Netralisasi


Pengujian netralisasi
Proses pengolahan kulit merupakan proses yang panjang. Sebagian besar proses dilakukan di dalam drum. Sebagian besar orang menyebut proses pengolahan kulit dengan proses penyamakan. Penyamakan berasal dari kata samak yang merupakan arti dari kata tanning di Bahasa Inggris. Tanning merupakan inti dari proses peyamakan yang bertujuan merubah kulit menjadi lebih tahan terhadap pembusukan. Kata tanning sendiri berasal dari tannin yang merupakan senyawa kimia yang terdapat pada tanaman yang dapat digunakan untuk penyamakan. Jadi kata penyamakan belum tepat apabila digunakan untuk menggambarkan proses pengolahan kulit secara menyeluruh.

Proses pengolahan kulit atau penyamakan yang terdiri dari tahapan proses BHO, Tanning, Pasca Tanning, dan Finishing membutuhkan proses yang tidak sebentar. Proses penyamakan kulit dalam satu kali proses sampai menjadi leather (kulit jadi) bisa sampai 2 minggu. Dengan lamanya proses maka diharapkan setiap tahapan proses diharapkan dapat berjalan lancar.

Pada kenyatannya proses penyamakan kulit dalam skala industri besar tidak lepas dari berbagai macam masalah. Baik mulai dari pengawetan kulit mentah hingga proses finishing. Bahkan pada tiap-tiap tahapan proses bisa menimbulkan masalah jika kurangnya pengetahuan tentang proses penyamakan kulit. Permasalahan yang paling banyak disebabkan oleh bahan baku atau kulit itu sendiri. Kulit yang berasal dari alam mempunyai karakteristik tersendiri. Semboyan pengolah kulit adalah tidak ada kulit yang kembar. Hal ini berhubungan dengan jenis dan jumlah asam amino di dalam kulit.

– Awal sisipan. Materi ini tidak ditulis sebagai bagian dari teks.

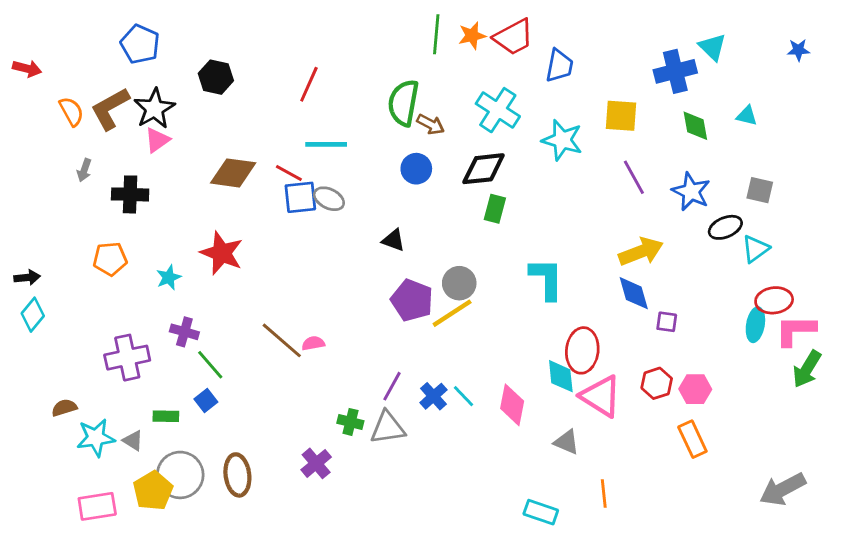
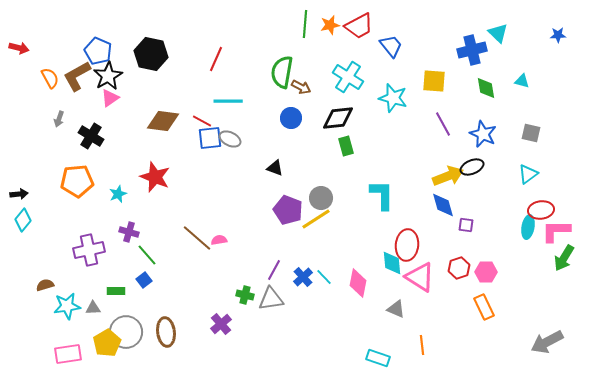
blue pentagon: (140, 44) -> (98, 51), moved
blue trapezoid: (559, 66) -> (391, 46), turned -50
black hexagon: (216, 77) -> (151, 54), size x1.4
black cross: (130, 194) -> (91, 136), turned 30
green rectangle: (495, 209) -> (346, 146), turned -30
black ellipse: (725, 227) -> (472, 167), moved
orange pentagon: (110, 259) -> (77, 181), size x1.4
gray triangle: (133, 441) -> (93, 308), turned -35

Persmasalahan dari karakter kulit biasa disebut defect atau cacat. Defect bisa terjadi baik pada hewan yang masih hidup, pada saat penyembelihan maupun pada saat proses penyamakan. Permasalahan dari sifat alami kulit yang sudah terlihat dari awal adalah adanya kulit loose. Persoalan kulit loose sudah menjadi hal yang umum di semua industri pengolah kulit. Terutama pada industri pengolah kulit untuk artikel atasan sepatu. Sedangkan untuk artikel glove kurang begitu menjadi permasalahan. Karena artikel kulit glove mempunyai karakter kulit yang lemas.

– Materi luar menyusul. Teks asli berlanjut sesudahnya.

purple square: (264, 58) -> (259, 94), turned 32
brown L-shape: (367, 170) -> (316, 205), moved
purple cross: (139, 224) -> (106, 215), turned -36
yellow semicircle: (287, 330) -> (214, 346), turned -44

Sedangkan permasalahan yang timbul pada saat proses yang bisa terjadi pada setiap tahapan proses dikarenakan kurangnya kontrol proses yang bagus. Hal ini bisa berkaitan dengan waktu yang tepat memasukkan bahan kimia dan jumlah bahan kimia yang digunakan. Walaupun demikian semuanya akan kembali kepada sifat alami kulit. Jika kulit yang berasal dari hewan yang masih muda dicampur dengan kulit dari hewan yang sudah tua (berbeda umur) maka akan menyebabkan penyerapan bahan kimia ke dalam kulit akan berbeda. Penyerapan yang berbeda dikarenakan kandungan jenis asam amino protein pada kulit hewan tersebut berbeda. Bahkan untuk kulit hewan jantan dan betina mempunyai karakter yang berbeda pula. Hal inilah yang menjadi tantangan bagi perusahaan pengolahan kulit.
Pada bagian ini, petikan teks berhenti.